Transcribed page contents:

::::::::::

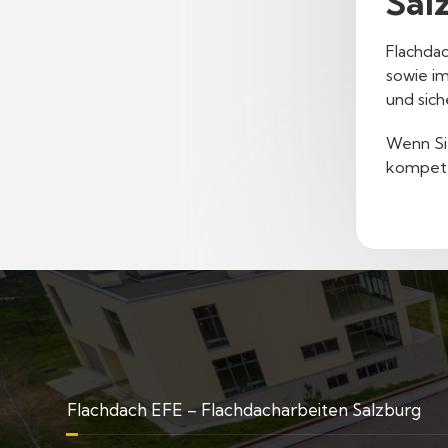
Sal
Flachdac
sowie im
und sich
Wenn Sie
kompete
Flachdach EFE – Flachdacharbeiten Salzburg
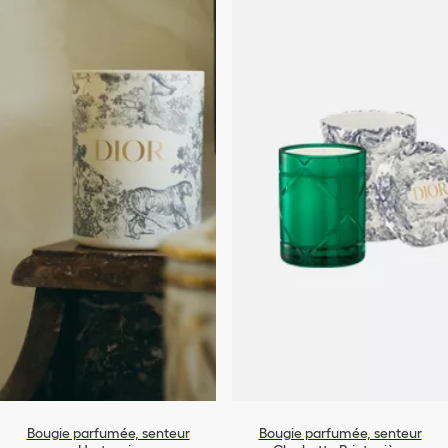
Bougie parfumée, senteur
Bougie parfumée, senteur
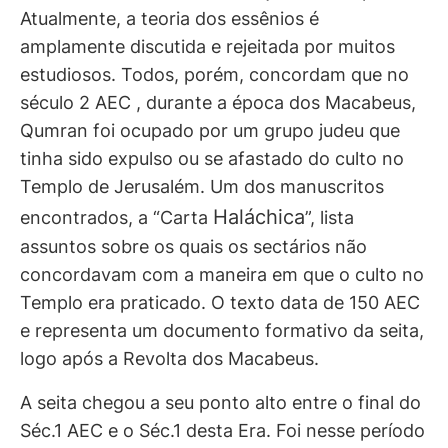
Atualmente, a teoria dos essênios é
amplamente discutida e rejeitada por muitos
estudiosos. Todos, porém, concordam que no
século 2 AEC , durante a época dos Macabeus,
Qumran foi ocupado por um grupo judeu que
tinha sido expulso ou se afastado do culto no
Templo de Jerusalém. Um dos manuscritos
Haláchica
encontrados, a “Carta
”, lista
assuntos sobre os quais os sectários não
concordavam com a maneira em que o culto no
Templo era praticado. O texto data de 150 AEC
e representa um documento formativo da seita,
logo após a Revolta dos Macabeus.
A seita chegou a seu ponto alto entre o final do
Séc.1 AEC e o Séc.1 desta Era. Foi nesse período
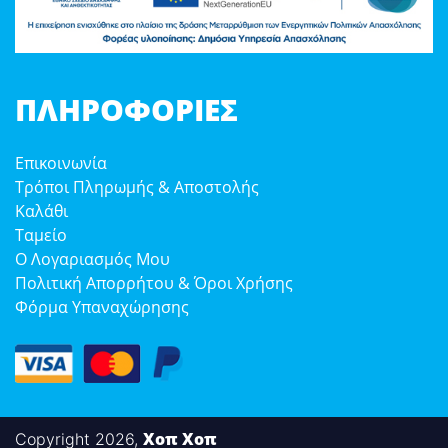
ΠΛΗΡΟΦΟΡΊΕΣ
Επικοινωνία
Τρόποι Πληρωμής & Αποστολής
Καλάθι
Ταμείο
Ο Λογαριασμός Μου
Πολιτική Απορρήτου & Όροι Χρήσης
Φόρμα Υπαναχώρησης
Χοπ Χοπ
Copyright 2026,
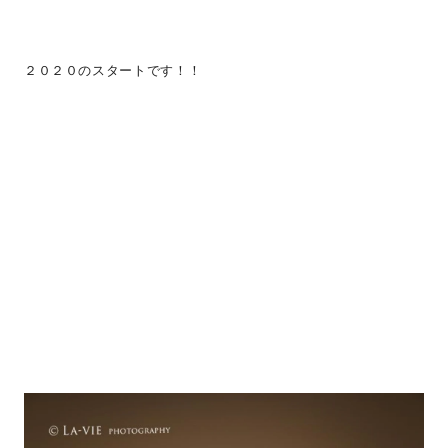
２０２０のスタートです！！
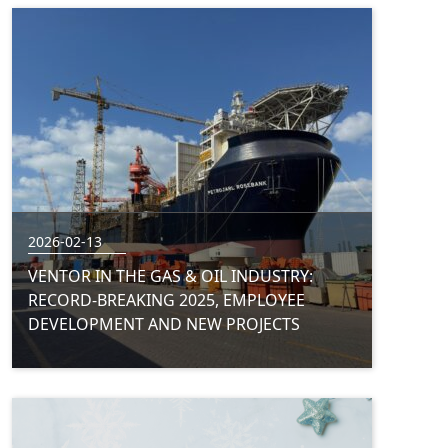
2026-02-13
VENTOR IN THE GAS & OIL INDUSTRY:
RECORD-BREAKING 2025, EMPLOYEE
DEVELOPMENT AND NEW PROJECTS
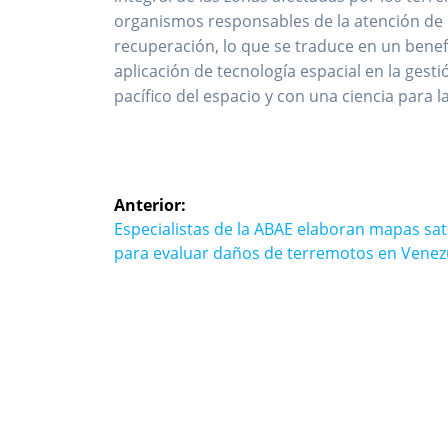
organismos responsables de la atención de l
recuperación, lo que se traduce en un benefi
aplicación de tecnología espacial en la gest
pacífico del espacio y con una ciencia para la
Navegación
Anterior:
de
Entrada
Especialistas de la ABAE elaboran mapas sate
anterior:
para evaluar daños de terremotos en Venez
entradas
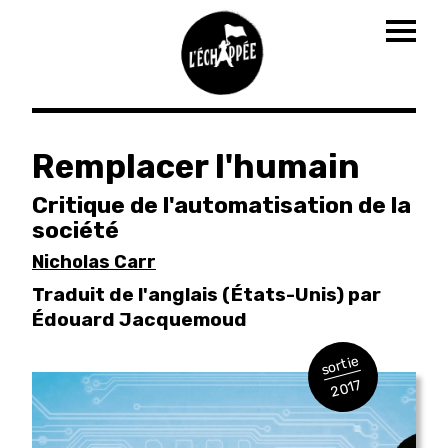
Togg
navig
Aller
au
Remplacer l'humain
contenu
principal
Critique de l'automatisation de la
société
Nicholas Carr
Traduit de l'anglais (États-Unis) par
Édouard Jacquemoud
sortie
2017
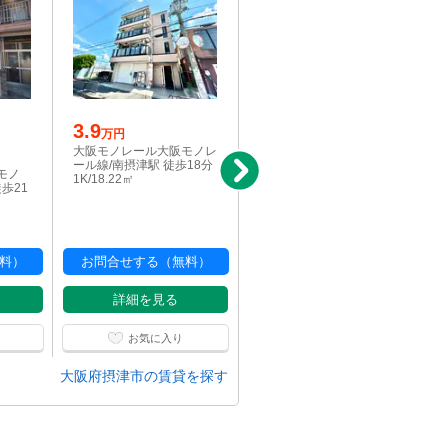
3.9
写真充実
万円
3.8
大阪モノレール大阪モノレ
万円
ール線/南摂津駅 徒歩18分
モノ
大阪モノレール大阪モノ
1K/18.22㎡
歩21
レール線/南摂津駅 徒歩25
分
1R/21.33㎡
料）
お問合せする（無料）
お問合せする（無料）
詳細を見る
詳細を見る
お気に入り
お気に入り
大阪府摂津市の賃貸を探す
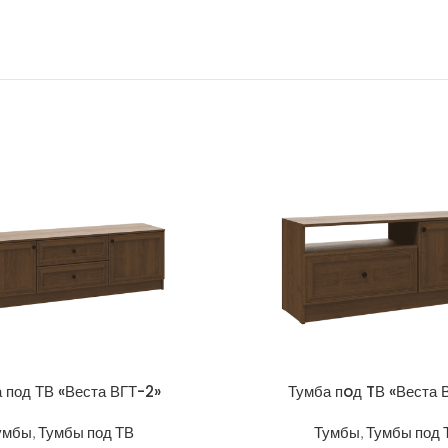
 под ТВ «Веста ВГТ-2»
Тумба пoд TВ «Веста 
умбы
,
Тумбы под ТВ
Тумбы
,
Тумбы под 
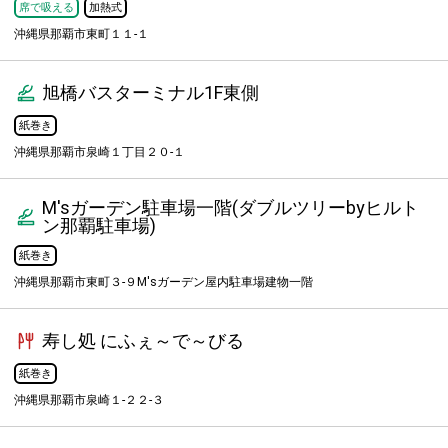
席で吸える
加熱式
沖縄県那覇市東町１１-１
旭橋バスターミナル1F東側
紙巻き
沖縄県那覇市泉崎１丁目２０-１
M'sガーデン駐車場一階(ダブルツリーbyヒルト
ン那覇駐車場)
紙巻き
沖縄県那覇市東町３-９M'sガーデン屋内駐車場建物一階
寿し処 にふぇ～で～びる
紙巻き
沖縄県那覇市泉崎１-２２-３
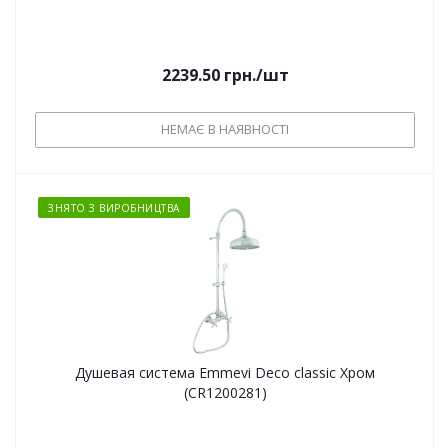
2239.50
грн.
/шт
НЕМАЄ В НАЯВНОСТІ
ЗНЯТО З ВИРОБНИЦТВА
Душевая система Emmevi Deco classic Хром
(CR1200281)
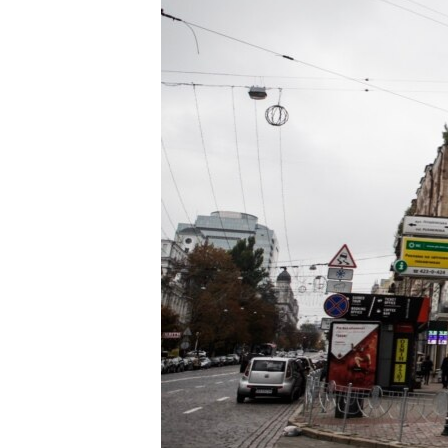
ПОБЕДИТЕЛЕЙ НЕ СУДЯТ?
КРЫМ.НЕПОКОРЕННЫЙ
ELIFBE
УКРАИНСКАЯ ПРОБЛЕМА КРЫМА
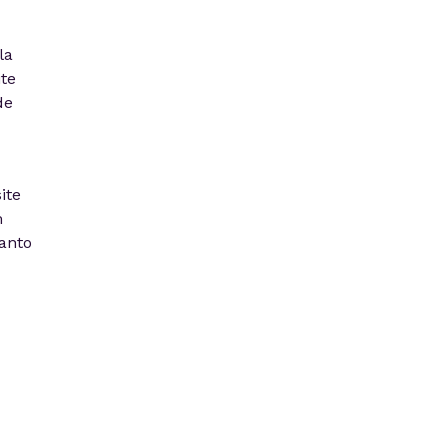
la
te
de
ite
m
anto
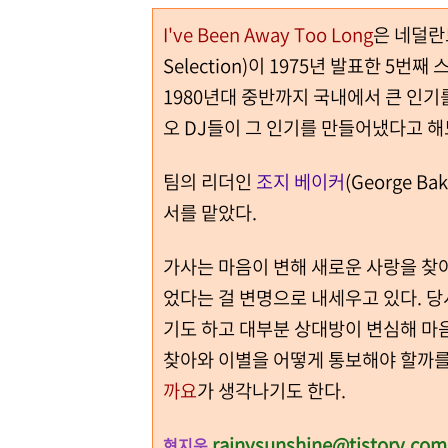
I've Been Away Too Long
은 네덜란
Selection)이 1975년 발표한 5번째
1980년대 중반까지 국내에서 큰 인기
오 DJ들이 그 인기를 만들어냈다고 해
팀의 리더인
조지 베이커
(George Ba
서를 맡았다.
가사는 마음이 변해 새로운 사랑을 찾아
었다는 걸 변명으로 내세우고 있다. 당시에 유
기도 하고 대부분 상대방이 변심해 마
찾아와 이별을 어떻게 통보해야 할까를
까요
가 생각나기도 한다.
rainysunshine@tistory.com
현지운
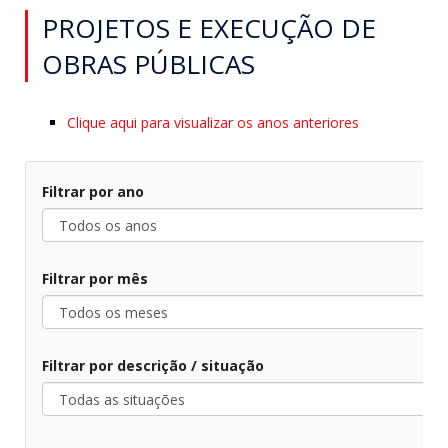
PROJETOS E EXECUÇÃO DE
OBRAS PÚBLICAS
Clique aqui para visualizar os anos anteriores
Filtrar por ano
Filtrar por mês
Filtrar por descrição / situação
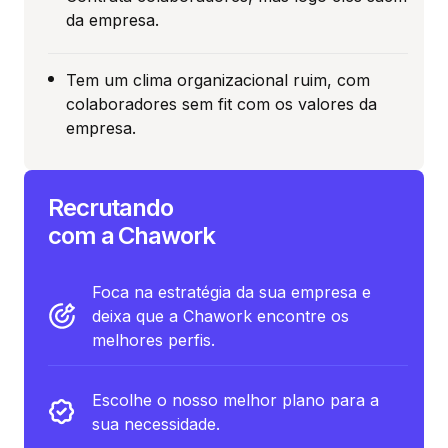
da empresa.
Tem um clima organizacional ruim, com
colaboradores sem fit com os valores da
empresa.
Recrutando
com a Chawork
Foca na estratégia da sua empresa e
deixa que a Chawork encontre os
melhores perfis.
Escolhe o nosso melhor plano para a
sua necessidade.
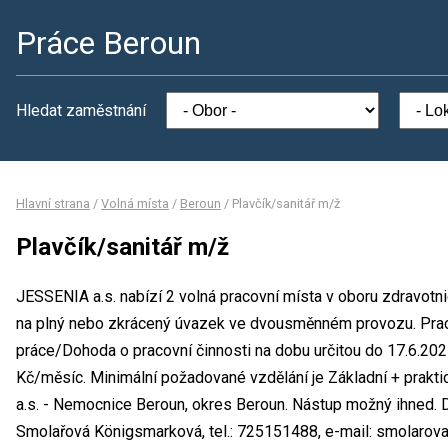
Práce Beroun
Hledat zaměstnání
Hlavní strana
/
Volná místa
/
Beroun
/
Plavčík/sanitář m/ž
Plavčík/sanitář m/ž
JESSENIA a.s. nabízí 2 volná pracovní místa v oboru zdravotni
na plný nebo zkrácený úvazek ve dvousměnném provozu. Pra
práce/Dohoda o pracovní činnosti na dobu určitou do 17.6.2
Kč/měsíc. Minimální požadované vzdělání je Základní + prakt
a.s. - Nemocnice Beroun, okres Beroun. Nástup možný ihned. 
Smolařová Königsmarková, tel.: 725151488, e-mail: smolarova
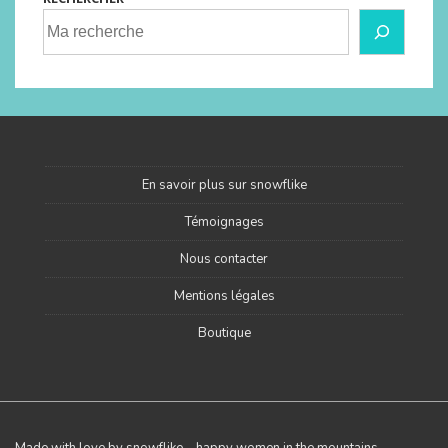
En savoir plus sur snowflike
Témoignages
Nous contacter
Mentions légales
Boutique
Made with love by snowflike – happy women in the mountains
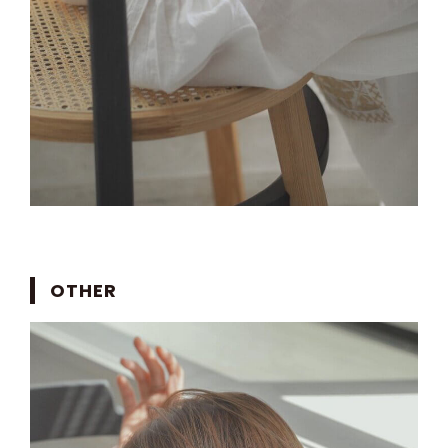
OTHER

::::::::::

__WORK TO BE COMPLETED__. In the records above, find every line that contains the word "Chawork" and copy it.

__RESULT OF THE EXERCISE__.
com a Chawork
deixa que a Chawork encontre os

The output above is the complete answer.